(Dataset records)
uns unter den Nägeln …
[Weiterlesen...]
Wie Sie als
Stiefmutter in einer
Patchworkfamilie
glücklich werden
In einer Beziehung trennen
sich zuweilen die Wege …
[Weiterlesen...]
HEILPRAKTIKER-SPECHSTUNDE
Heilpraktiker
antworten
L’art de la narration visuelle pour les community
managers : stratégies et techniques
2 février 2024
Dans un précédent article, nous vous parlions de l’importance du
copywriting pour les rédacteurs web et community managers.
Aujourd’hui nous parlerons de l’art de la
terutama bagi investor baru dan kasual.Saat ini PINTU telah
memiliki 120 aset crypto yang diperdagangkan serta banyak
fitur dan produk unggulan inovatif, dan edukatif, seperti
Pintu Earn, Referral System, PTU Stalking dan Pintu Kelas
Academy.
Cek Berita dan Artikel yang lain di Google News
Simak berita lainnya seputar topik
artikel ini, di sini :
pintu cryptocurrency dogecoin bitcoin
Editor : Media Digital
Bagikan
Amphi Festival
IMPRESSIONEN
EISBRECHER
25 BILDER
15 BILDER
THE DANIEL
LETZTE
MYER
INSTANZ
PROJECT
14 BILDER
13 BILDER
--
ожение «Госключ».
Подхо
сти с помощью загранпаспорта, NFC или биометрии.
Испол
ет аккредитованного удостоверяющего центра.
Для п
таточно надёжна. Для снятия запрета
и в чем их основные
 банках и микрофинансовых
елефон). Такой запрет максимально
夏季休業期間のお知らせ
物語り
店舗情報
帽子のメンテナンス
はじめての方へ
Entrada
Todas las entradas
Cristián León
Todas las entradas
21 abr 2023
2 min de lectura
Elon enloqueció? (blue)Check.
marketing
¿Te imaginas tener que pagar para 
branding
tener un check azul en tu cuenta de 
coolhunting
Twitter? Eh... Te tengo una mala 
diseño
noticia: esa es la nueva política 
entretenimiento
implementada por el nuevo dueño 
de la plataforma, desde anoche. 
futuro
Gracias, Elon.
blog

- _Problem description_: Reproduce only the lines above, starting at the line with "uns unter den Nägeln …" and ending at the line with "memiliki 120 aset", exactly as written.

- _Response_:
uns unter den Nägeln …
[Weiterlesen...]
Wie Sie als
Stiefmutter in einer
Patchworkfamilie
glücklich werden
In einer Beziehung trennen
sich zuweilen die Wege …
[Weiterlesen...]
HEILPRAKTIKER-SPECHSTUNDE
Heilpraktiker
antworten
L’art de la narration visuelle pour les community
managers : stratégies et techniques
2 février 2024
Dans un précédent article, nous vous parlions de l’importance du
copywriting pour les rédacteurs web et community managers.
Aujourd’hui nous parlerons de l’art de la
terutama bagi investor baru dan kasual.Saat ini PINTU telah
memiliki 120 aset crypto yang diperdagangkan serta banyak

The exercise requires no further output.